As winter approaches, it’s good to note that one of the leading causes of fuel pump failure is running on a low fuel tank, especially in cold weather. Frequent driving with a low fuel level can starve the pump for lubrication and cooling by plugging up the strainer with contaminants inside the tank, which can lead to accelerated wear or even pump damage. However, fuel pumps can fail due to a number of other reasons:
Loss of current or low voltage.
The pump can’t run without electricity, so anything that prevents current or voltage from reaching the pump will make it stop or not perform efficiently. This includes corroded, loose or broken wiring.
Sediment or other debris in the tank can clog the pick- up strainer, accelerate pump wear, damage the pump and/or cause the pump’s check valve to stick open.

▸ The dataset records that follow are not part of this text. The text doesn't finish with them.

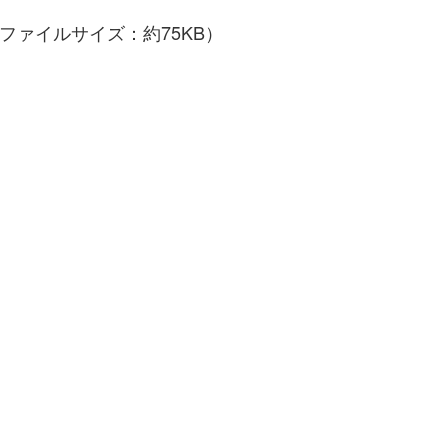
／ファイルサイズ：約75KB）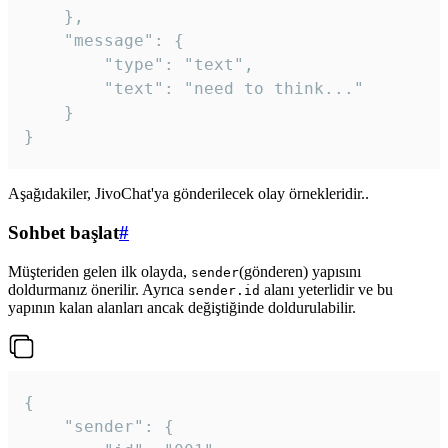
	},

	"message": {

		"type": "text",

		"text": "need to think..."

	}

Aşağıdakiler, JivoChat'ya gönderilecek olay örnekleridir..
Sohbet başlat
#
Müşteriden gelen ilk olayda,
(gönderen) yapısını
sender
doldurmanız önerilir. Ayrıca
alanı yeterlidir ve bu
sender.id
yapının kalan alanları ancak değiştiğinde doldurulabilir.
{

	"sender": {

Corrosion inside the tank produces rust which can plug the pickup strainer?and have the same damaging effects on the pump as dirt. Rust is caused by condensation, which occurs during cool, humid weather when the fuel tank is low.
Most pumps are designed for long-term durability and performance, but their lifespan depends on lubrication and cooling provided by the fuel itself.
We all know that just replacing an electric fuel pump won’t solve a no-fuel complaint because the pump itself is only part of the fuel delivery system. A good technician must diagnose the no-fuel problem in order to properly service the vehicle.